One of the first quantifiable differences between bottled beer and draught beer is in their preparation for packaging.  Bottled beer is pasteurized, or rapidly heated, before bottling to prevent spoilage.  This is thought to have a slight dampening effect on the fullness of the brews flavor.  Draught beer, on the other hand, does not require pasteurization before being kegged.  As a result more of the original flavor of the brewing process is retained in the final product.
 
Another area of distinction is in the mouthfeel of draught and bottled beers.  As a draught beer is released from the tap and poured into a glass the liquid experiences agitation.  This process aerates the beer, creating a foamy aromatic head.  Bottled beer, if drunk straight from the bottle, does not have an opportunity to introduce additional air and thus will not develop the aromatic or textural complexity of a draught poured beer.  However, if a bottled beer is poured into a glass, it will undergo many of the same transformations as a draught beer.

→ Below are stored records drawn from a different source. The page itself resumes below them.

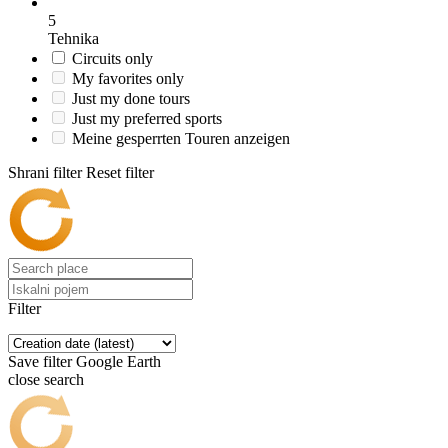
5
Tehnika
Circuits only
My favorites only
Just my done tours
Just my preferred sports
Meine gesperrten Touren anzeigen
Shrani filter
Reset filter
Filter
Save filter
Google Earth
close search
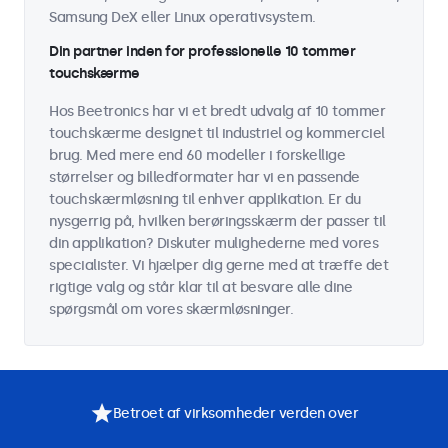
Samsung DeX eller Linux operativsystem.
Din partner inden for professionelle 10 tommer
touchskærme
Hos Beetronics har vi et bredt udvalg af 10 tommer
touchskærme designet til industriel og kommerciel
brug. Med mere end 60 modeller i forskellige
størrelser og billedformater har vi en passende
touchskærmløsning til enhver applikation. Er du
nysgerrig på, hvilken berøringsskærm der passer til
din applikation? Diskuter mulighederne med vores
specialister. Vi hjælper dig gerne med at træffe det
rigtige valg og står klar til at besvare alle dine
spørgsmål om vores skærmløsninger.
Betroet af virksomheder verden over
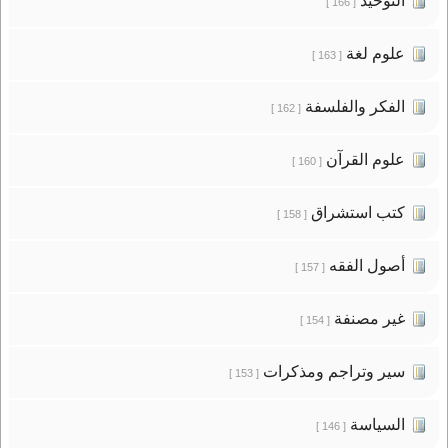
التوحيد
[ 166 ]
علوم لغة
[ 163 ]
الفكر والفلسفة
[ 162 ]
علوم القرآن
[ 160 ]
كتب استشراق
[ 158 ]
أصول الفقه
[ 157 ]
غير مصنفة
[ 154 ]
سير وتراجم ومذكرات
[ 153 ]
السياسة
[ 146 ]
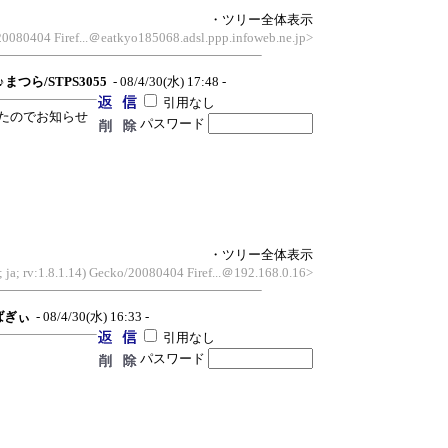
・ツリー全体表示
/20080404 Firef...＠eatkyo185068.adsl.ppp.infoweb.ne.jp>
♪まつら/STPS3055
- 08/4/30(水) 17:48 -
引用なし
たのでお知らせ
パスワード
・ツリー全体表示
 ja; rv:1.8.1.14) Gecko/20080404 Firef...＠192.168.0.16>
ばぎぃ
- 08/4/30(水) 16:33 -
引用なし
パスワード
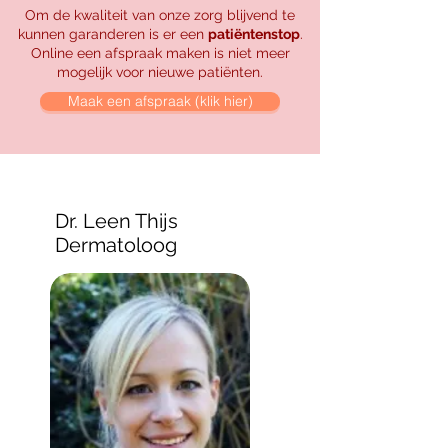
Om de kwaliteit van onze zorg blijvend te
kunnen garanderen is er een
patiëntenstop
.
Online een afspraak maken is niet meer
mogelijk voor nieuwe patiënten.
Maak een afspraak (klik hier)
Dr. Leen Thijs
Dermatoloog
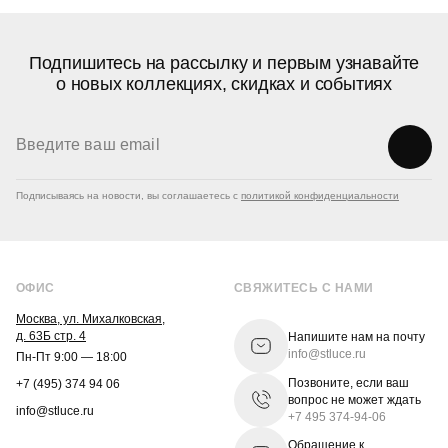
Подпишитесь на рассылку и первым узнавайте
о новых коллекциях, скидках и событиях
Подписываясь на новости, вы соглашаетесь с
политикой конфиденциальности
ОФИС
СВЯЖИТЕСЬ С НАМИ
Москва, ул. Михалковская,
д. 63Б стр. 4
Напишите нам на почту
info@stluce.ru
Пн-Пт 9:00 — 18:00
Позвоните, если ваш
+7 (495) 374 94 06
вопрос не может ждать
info@stluce.ru
+7 495 374-94-06
Обращение к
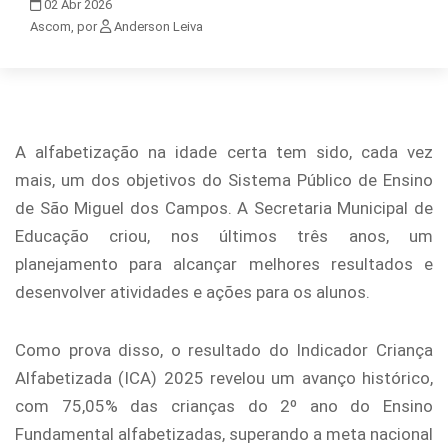
02
Abr
2026
Ascom, por
Anderson Leiva
A alfabetização na idade certa tem sido, cada vez
mais, um dos objetivos do Sistema Público de Ensino
de São Miguel dos Campos. A Secretaria Municipal de
Educação criou, nos últimos três anos, um
planejamento para alcançar melhores resultados e
desenvolver atividades e ações para os alunos.
Como prova disso, o resultado do Indicador Criança
Alfabetizada (ICA) 2025 revelou um avanço histórico,
com 75,05% das crianças do 2º ano do Ensino
Fundamental alfabetizadas, superando a meta nacional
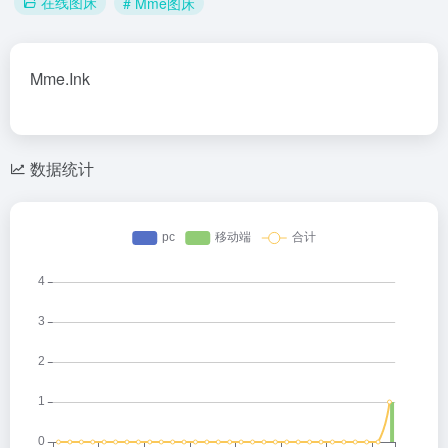
在线图床
# Mme图床
Mme.Ink
数据统计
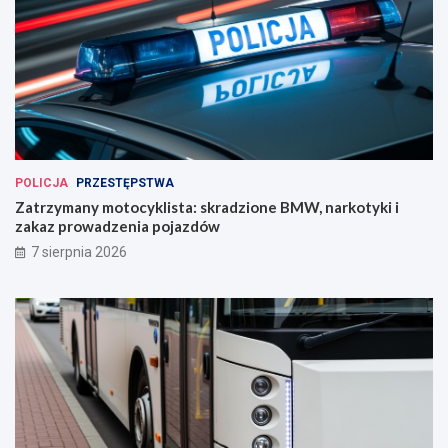
POLICJA
PRZESTĘPSTWA
Zatrzymany motocyklista: skradzione BMW, narkotyki i
zakaz prowadzenia pojazdów
7 sierpnia 2026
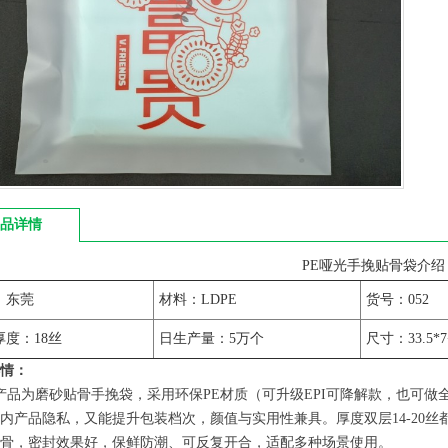
品详情
PE哑光手挽贴骨袋介绍
：东莞
材料：LDPE
货号：052
厚度：18丝
日生产量：5万个
尺寸：33.5*7
情：
产品为磨砂贴骨手挽袋，采用环保PE材质（可升级EPI可降解款，也可
内产品隐私，又能提升包装档次，颜值与实用性兼具。厚度双层14-20丝都可定制
骨，密封效果好，保鲜防潮、可反复开合，适配多种场景使用。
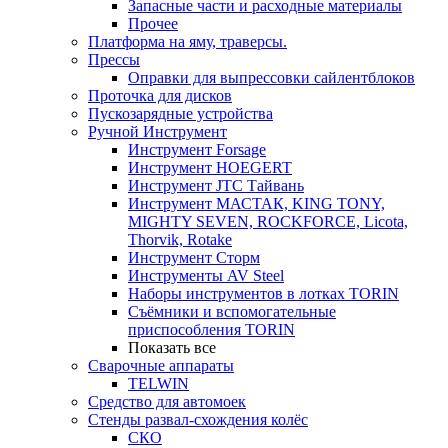
Запасные части и расходные материалы
Прочее
Платформа на яму, траверсы.
Прессы
Оправки для выпрессовки сайлентблоков
Проточка для дисков
Пускозарядные устройства
Ручной Инструмент
Инструмент Forsage
Инструмент HOEGERT
Инструмент JTC Тайвань
Инструмент МАСТАК, KING TONY,
MIGHTY SEVEN, ROCKFORCE, Licota,
Thorvik, Rotake
Инструмент Сторм
Инструменты AV Steel
Наборы инструментов в лотках TORIN
Съёмники и вспомогательные
приспособления TORIN
Показать все
Сварочные аппараты
TELWIN
Средство для автомоек
Стенды развал-схождения колёс
СКО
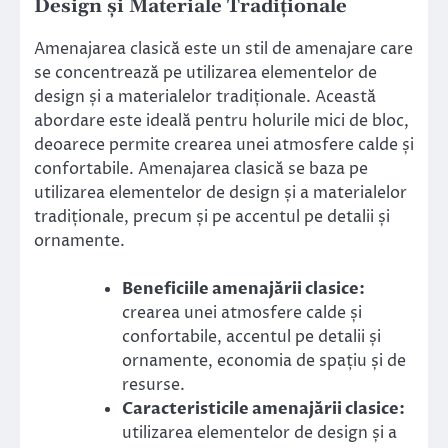
Design și Materiale Tradiționale
Amenajarea clasică este un stil de amenajare care
se concentrează pe utilizarea elementelor de
design și a materialelor tradiționale. Această
abordare este ideală pentru holurile mici de bloc,
deoarece permite crearea unei atmosfere calde și
confortabile. Amenajarea clasică se baza pe
utilizarea elementelor de design și a materialelor
tradiționale, precum și pe accentul pe detalii și
ornamente.
Beneficiile amenajării clasice:
crearea unei atmosfere calde și
confortabile, accentul pe detalii și
ornamente, economia de spațiu și de
resurse.
Caracteristicile amenajării clasice:
utilizarea elementelor de design și a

One area in which draught beer occasionally disappoints is related to the maintenance of the tap lines.  If the equipment is not properly cared for bacteria and mold can develop in the lines or pipes and produce unpleasant flavors in the beer.  The flavor of bottled beer can also be negatively affected based upon its exposure to sunlight.  Clear and green glass bottles in particularly allow too much sun to penetrate the beer which can cause the beer to oxidize more quickly.

Whatever people’s preference might be there are qualities to enjoy in both bottled and draught beers - the most important thing is that they are stored and poured properly.